BEGIN SOURCE INFORMATION

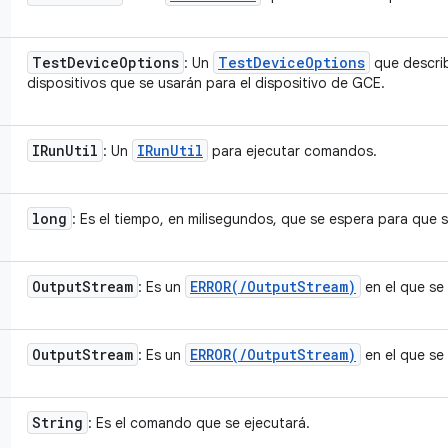
Test
Device
Options
Test
Device
Options
: Un
que describ
dispositivos que se usarán para el dispositivo de GCE.
IRun
Util
IRun
Util
: Un
para ejecutar comandos.
long
: Es el tiempo, en milisegundos, que se espera para que 
Output
Stream
ERROR(
/
Output
Stream)
: Es un
en el que se 
Output
Stream
ERROR(
/
Output
Stream)
: Es un
en el que se 
String
: Es el comando que se ejecutará.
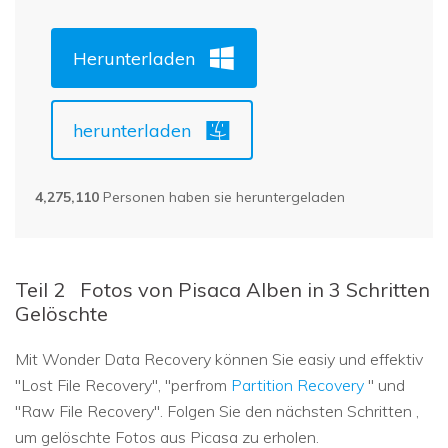
Herunterladen
herunterladen
4,275,110
Personen haben sie heruntergeladen
Teil 2
Fotos von Pisaca Alben in 3 Schritten
Gelöschte
Mit Wonder Data Recovery können Sie easiy und effektiv
"Lost File Recovery", "perfrom
Partition Recovery
" und
"Raw File Recovery". Folgen Sie den nächsten Schritten ,
um gelöschte Fotos aus Picasa zu erholen.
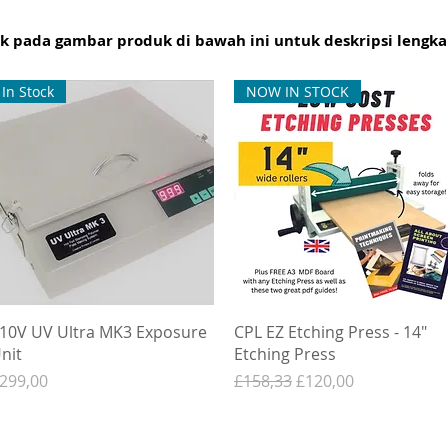
ik pada gambar produk di bawah ini untuk deskripsi lengk
In Stock
NOW IN STOCK
10V UV Ultra MK3 Exposure
CPL EZ Etching Press - 14"
nit
Etching Press
arga
Harga Reguler
Harga Promosi
299,00
£158,33
£120,00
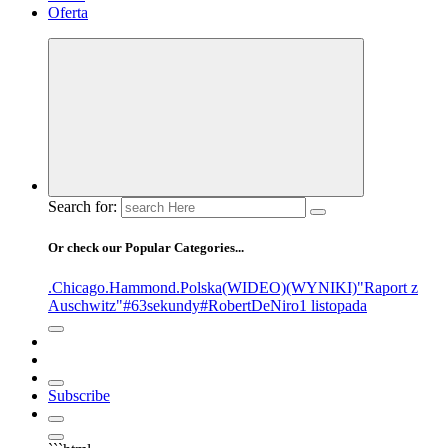
Oferta
Search for:
Or check our Popular Categories...
.Chicago
.Hammond
.Polska
(WIDEO)
(WYNIKI)
"Raport z
Auschwitz"
#63sekundy
#RobertDeNiro
1 listopada
Subscribe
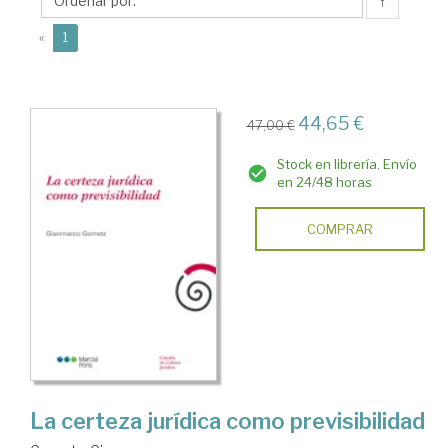
↑
(current)
«
1
44,65 €
47,00 €
Stock en librería. Envío
en 24/48 horas
COMPRAR
La certeza jurídica como previsibilidad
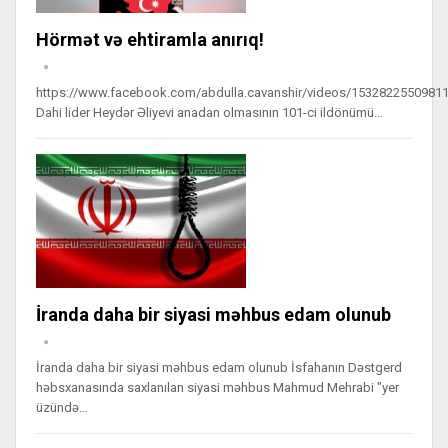
Hörmət və ehtiramla anırıq!
https://www.facebook.com/abdulla.cavanshir/videos/1532822550981
Dahi lider Heydər Əliyevi anadan olmasının 101-ci ildönümü…
İranda daha bir siyasi məhbus edam olunub
İranda daha bir siyasi məhbus edam olunub İsfahanın Dəstgerd
həbsxanasında saxlanılan siyasi məhbus Mahmud Mehrabi "yer
üzündə…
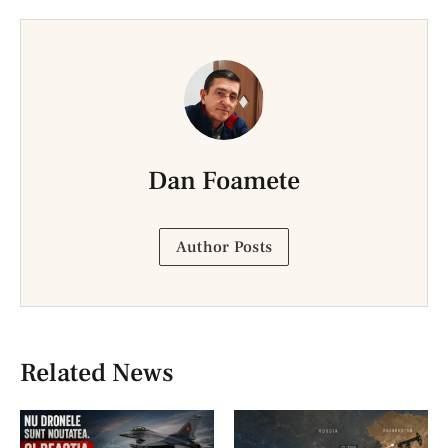
Dan Foamete
Author Posts
Related News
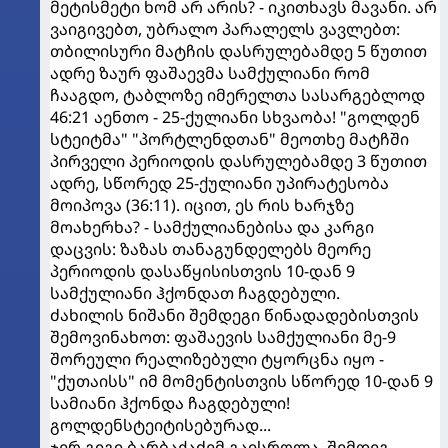
მეტისმეტი ხომ არ არის? - იკითხავს მავანი. არ
ვაიგივებთ, უბრალო პარალელს ვავლებთ:
თბილისური მატჩის დასრულებამდე 5 წუთით
ადრე ზაურ ფაშაევმა სამქულიანი რომ
ჩააგდო, ტაბლოზე იმერელთა სასარგებლოდ
46:21 აენთო - 25-ქულიანი სხვაობა! "გოლდენ
სტეიტმა" "პორტლენდთან" მეოთხე მატჩში
პირველი პერიოდის დასრულებამდე 3 წუთით
ადრე, სწორედ 25-ქულიანი უპირატესობა
მოიპოვა (36:11). იცით, ეს რის ხარჯზე
მოახერხა? - სამქულიანებისა და კარგი
დაცვის: ზაზას თანაგუნდელებს მეორე
პერიოდის დასაწყისისთვის 10-დან 9
სამქულიანი ჰქონდათ ჩაგდებული.
ძახილის ნიშანი შემდეგი წინადადებისთვის
შემოვინახოთ: ფაშაევის სამქულიანი მე-9
შორეული რეალიზებული ტყორცნა იყო -
"ქუთაისს" იმ მომენტისთვის სწორედ 10-დან 9
სამიანი ჰქონდა ჩაგდებული!
გოლდენსტეიტისებურად...
ჯერ გიგი ბარბაქაძემ გაისროლა, შემდეგ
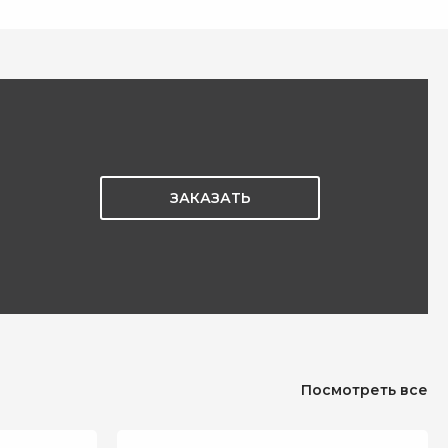
ЗАКАЗАТЬ
Посмотреть все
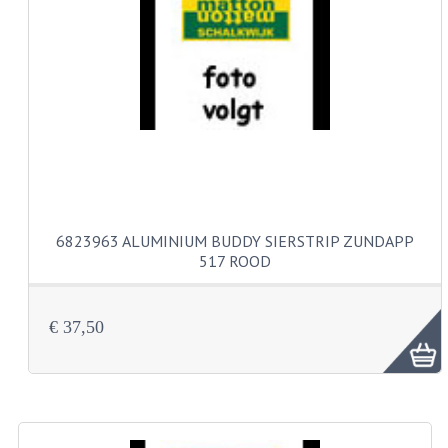
CARBURATEURS EN SPROEIERS
SPROEIERSET MIKUNI ZESKANT
SPROEIERSET BING KLEIN 44-021
SPROEIERSET BING KLEIN NT 44-031
SPROEIERSET BING ZESKANT 44-051
CARTERDELEN
6823963 ALUMINIUM BUDDY SIERSTRIP ZUNDAPP
CILINDERS EN ZUIGERS
517 ROOD
KETTINGEN
€ 37,50
KRUKASSEN
LAGERS EN KEERRINGEN
ONTSTEKINGSDELEN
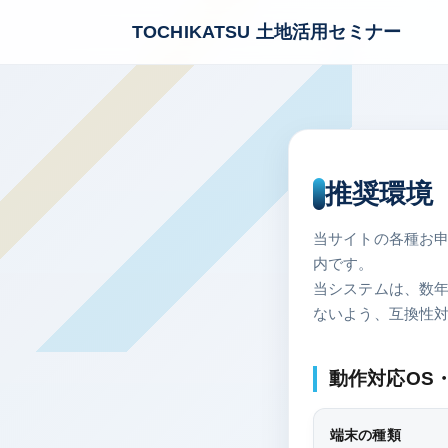
TOCHIKATSU
土地活用セミナー
推奨環境
当サイトの各種お申
内です。
当システムは、数
ないよう、互換性
動作対応OS
端末の種類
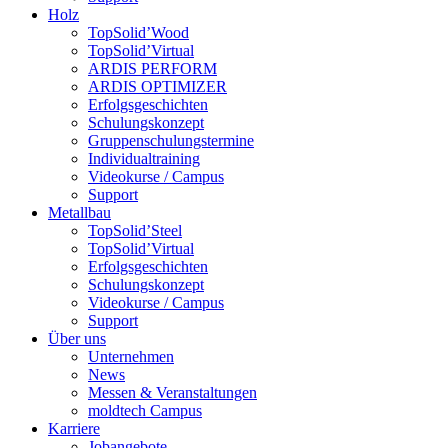
Holz
TopSolid’Wood
TopSolid’Virtual
ARDIS PERFORM
ARDIS OPTIMIZER
Erfolgsgeschichten
Schulungskonzept
Gruppenschulungstermine
Individualtraining
Videokurse / Campus
Support
Metallbau
TopSolid’Steel
TopSolid’Virtual
Erfolgsgeschichten
Schulungskonzept
Videokurse / Campus
Support
Über uns
Unternehmen
News
Messen & Veranstaltungen
moldtech Campus
Karriere
Jobangebote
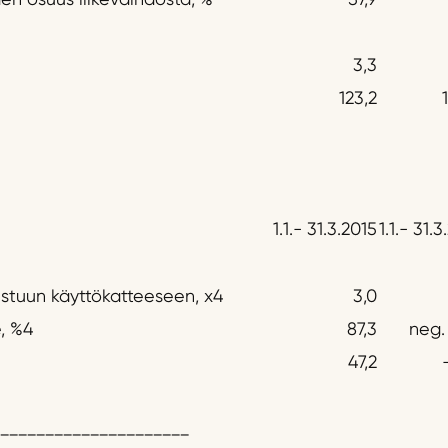
3,3
123,2
1.1.- 31.3.2015
1.1.- 31.
istuun käyttökatteeseen, x4
3,0
, %4
87,3
neg.
47,2
_____________________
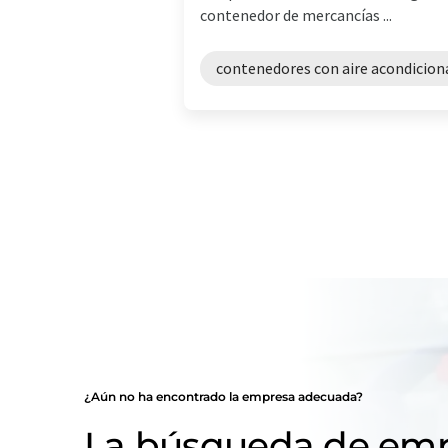
contenedor de mercancías ...
contenedores con aire acondicio
¿Aún no ha encontrado la empresa adecuada?
La búsqueda de emp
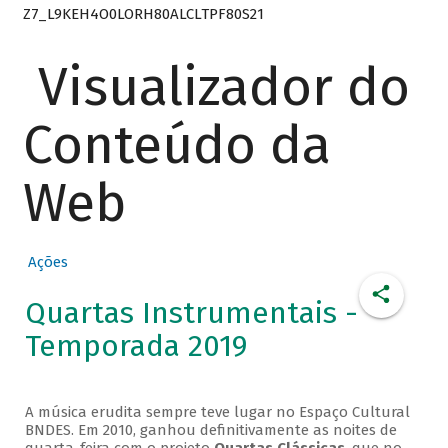
Z7_L9KEH4O0LORH80ALCLTPF80S21
Visualizador do
Conteúdo da
Web
Ações
Quartas Instrumentais -
Temporada 2019
A música erudita sempre teve lugar no Espaço Cultural
BNDES. Em 2010, ganhou definitivamente as noites de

END SOURCE INFORMATION

- WHAT IS BEING ASKED -
Above are the records; reproduce them exactly and leave out the pictures.

- SOLUTION FOR THIS PROBLEM -
Test
Device
Options
Test
Device
Options
: Un
que describ
dispositivos que se usarán para el dispositivo de GCE.
IRun
Util
IRun
Util
: Un
para ejecutar comandos.
long
: Es el tiempo, en milisegundos, que se espera para que 
Output
Stream
ERROR(
/
Output
Stream)
: Es un
en el que se 
Output
Stream
ERROR(
/
Output
Stream)
: Es un
en el que se 
String
: Es el comando que se ejecutará.
Herunterladen
herunterladen
4,275,110
Personen haben sie heruntergeladen
Teil 2
Fotos von Pisaca Alben in 3 Schritten
Gelöschte
Mit Wonder Data Recovery können Sie easiy und effektiv
"Lost File Recovery", "perfrom
Partition Recovery
" und
"Raw File Recovery". Folgen Sie den nächsten Schritten ,
um gelöschte Fotos aus Picasa zu erholen.
ik pada gambar produk di bawah ini untuk deskripsi lengk
In Stock
NOW IN STOCK
10V UV Ultra MK3 Exposure
CPL EZ Etching Press - 14"
nit
Etching Press
arga
Harga Reguler
Harga Promosi
299,00
£158,33
£120,00
Oferta
Search for:
Or check our Popular Categories...
.Chicago
.Hammond
.Polska
(WIDEO)
(WYNIKI)
"Raport z
Auschwitz"
#63sekundy
#RobertDeNiro
1 listopada
Subscribe
↑
(current)
«
1
44,65 €
47,00 €
Stock en librería. Envío
en 24/48 horas
COMPRAR
La certeza jurídica como previsibilidad
Hörmət və ehtiramla anırıq!
https://www.facebook.com/abdulla.cavanshir/videos/1532822550981
Dahi lider Heydər Əliyevi anadan olmasının 101-ci ildönümü…
İranda daha bir siyasi məhbus edam olunub
İranda daha bir siyasi məhbus edam olunub İsfahanın Dəstgerd
həbsxanasında saxlanılan siyasi məhbus Mahmud Mehrabi "yer
üzündə…
Dan Foamete
Author Posts
Related News
მეტისმეტი ხომ არ არის? - იკითხავს მავანი. არ
ვაიგივებთ, უბრალო პარალელს ვავლებთ:
თბილისური მატჩის დასრულებამდე 5 წუთით
ადრე ზაურ ფაშაევმა სამქულიანი რომ
ჩააგდო, ტაბლოზე იმერელთა სასარგებლოდ
46:21 აენთო - 25-ქულიანი სხვაობა! "გოლდენ
სტეიტმა" "პორტლენდთან" მეოთხე მატჩში
პირველი პერიოდის დასრულებამდე 3 წუთით
ადრე, სწორედ 25-ქულიანი უპირატესობა
მოიპოვა (36:11). იცით, ეს რის ხარჯზე
მოახერხა? - სამქულიანებისა და კარგი
დაცვის: ზაზას თანაგუნდელებს მეორე
პერიოდის დასაწყისისთვის 10-დან 9
სამქულიანი ჰქონდათ ჩაგდებული.
ძახილის ნიშანი შემდეგი წინადადებისთვის
შემოვინახოთ: ფაშაევის სამქულიანი მე-9
შორეული რეალიზებული ტყორცნა იყო -
"ქუთაისს" იმ მომენტისთვის სწორედ 10-დან 9
სამიანი ჰქონდა ჩაგდებული!
გოლდენსტეიტისებურად...
ჯერ გიგი ბარბაქაძემ გაისროლა, შემდეგ
ЗАКАЗАТЬ
Посмотреть все
CARBURATEURS EN SPROEIERS
SPROEIERSET MIKUNI ZESKANT
SPROEIERSET BING KLEIN 44-021
SPROEIERSET BING KLEIN NT 44-031
SPROEIERSET BING ZESKANT 44-051
CARTERDELEN
6823963 ALUMINIUM BUDDY SIERSTRIP ZUNDAPP
CILINDERS EN ZUIGERS
517 ROOD
KETTINGEN
€ 37,50
KRUKASSEN
LAGERS EN KEERRINGEN
ONTSTEKINGSDELEN
TOCHIKATSU
土地活用セミナー
推奨環境
当サイトの各種お申
内です。
当システムは、数
ないよう、互換性
動作対応OS
端末の種類
Holz
TopSolid’Wood
TopSolid’Virtual
ARDIS PERFORM
ARDIS OPTIMIZER
Erfolgsgeschichten
Schulungskonzept
Gruppenschulungstermine
Individualtraining
Videokurse / Campus
Support
Metallbau
TopSolid’Steel
TopSolid’Virtual
Erfolgsgeschichten
Schulungskonzept
Videokurse / Campus
Support
Über uns
Unternehmen
News
Messen & Veranstaltungen
moldtech Campus
Karriere
Jobangebote
3,3
123,2
1.1.- 31.3.2015
1.1.- 31.
istuun käyttökatteeseen, x4
3,0
, %4
87,3
neg.
47,2
_____________________
contenedor de mercancías ...
contenedores con aire acondicio
¿Aún no ha encontrado la empresa adecuada?
La búsqueda de emp
Z7_L9KEH4O0LORH80ALCLTPF80S21
Visualizador do
Conteúdo da
Web
Ações
Quartas Instrumentais -
Temporada 2019
A música erudita sempre teve lugar no Espaço Cultural
BNDES. Em 2010, ganhou definitivamente as noites de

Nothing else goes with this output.